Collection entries
========================================
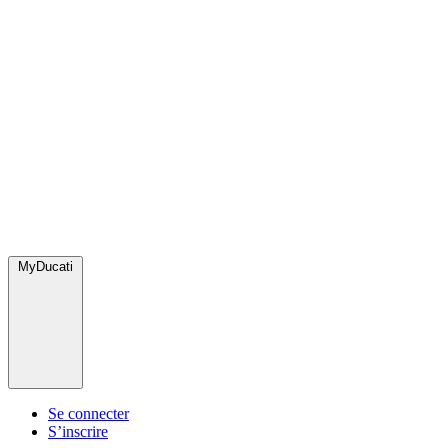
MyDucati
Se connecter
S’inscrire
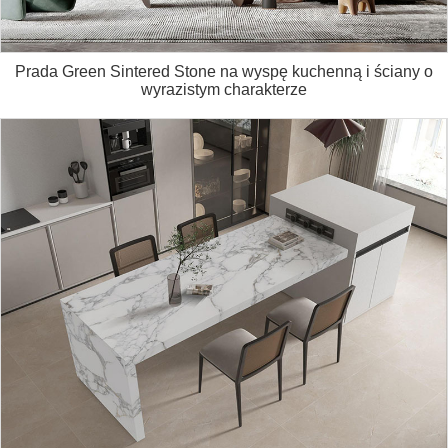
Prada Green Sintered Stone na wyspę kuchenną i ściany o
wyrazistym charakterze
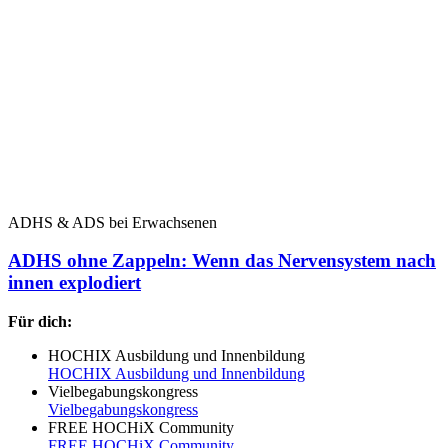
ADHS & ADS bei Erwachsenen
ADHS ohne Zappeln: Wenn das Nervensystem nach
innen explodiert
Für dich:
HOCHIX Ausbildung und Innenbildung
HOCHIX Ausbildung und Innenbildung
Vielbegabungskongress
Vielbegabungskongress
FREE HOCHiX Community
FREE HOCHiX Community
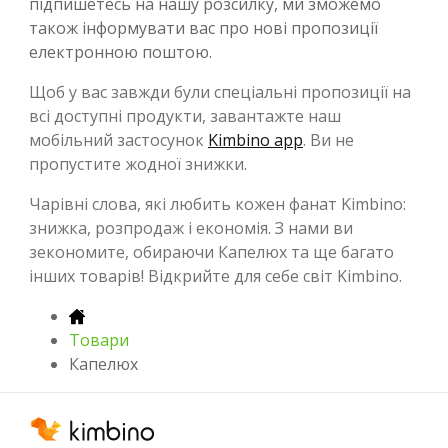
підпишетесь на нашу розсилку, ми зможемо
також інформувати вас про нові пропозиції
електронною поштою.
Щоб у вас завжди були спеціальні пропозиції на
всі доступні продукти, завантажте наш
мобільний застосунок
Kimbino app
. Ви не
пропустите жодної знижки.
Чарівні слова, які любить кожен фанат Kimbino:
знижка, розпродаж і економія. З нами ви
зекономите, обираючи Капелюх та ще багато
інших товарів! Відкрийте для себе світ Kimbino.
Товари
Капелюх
========================================
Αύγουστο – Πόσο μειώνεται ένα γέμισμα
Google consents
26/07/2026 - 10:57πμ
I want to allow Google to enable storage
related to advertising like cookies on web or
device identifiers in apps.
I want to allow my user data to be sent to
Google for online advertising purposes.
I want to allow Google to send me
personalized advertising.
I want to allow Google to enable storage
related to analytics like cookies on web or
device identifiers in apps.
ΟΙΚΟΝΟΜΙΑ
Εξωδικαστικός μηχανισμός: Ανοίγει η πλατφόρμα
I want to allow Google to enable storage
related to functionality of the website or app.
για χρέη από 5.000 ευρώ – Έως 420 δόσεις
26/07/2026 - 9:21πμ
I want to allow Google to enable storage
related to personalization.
========================================
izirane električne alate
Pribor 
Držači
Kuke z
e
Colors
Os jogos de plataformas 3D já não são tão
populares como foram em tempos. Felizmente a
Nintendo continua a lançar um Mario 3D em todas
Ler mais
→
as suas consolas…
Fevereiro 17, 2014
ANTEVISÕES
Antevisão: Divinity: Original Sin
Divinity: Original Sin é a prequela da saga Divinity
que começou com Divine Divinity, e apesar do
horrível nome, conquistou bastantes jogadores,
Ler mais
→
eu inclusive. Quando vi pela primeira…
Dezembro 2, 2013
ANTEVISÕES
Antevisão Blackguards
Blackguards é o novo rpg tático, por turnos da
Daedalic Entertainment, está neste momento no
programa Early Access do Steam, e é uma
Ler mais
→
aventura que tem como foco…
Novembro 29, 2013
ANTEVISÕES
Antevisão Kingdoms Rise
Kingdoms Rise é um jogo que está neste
========================================
The entries above hold a line with "Nintendo continua a" and a later line with "que começou com Divine Divinity, e apesar do". Write out exactly those lines and all lines between, nothing more.

Nintendo continua a lançar um Mario 3D em todas
Ler mais
→
as suas consolas…
Fevereiro 17, 2014
ANTEVISÕES
Antevisão: Divinity: Original Sin
Divinity: Original Sin é a prequela da saga Divinity
que começou com Divine Divinity, e apesar do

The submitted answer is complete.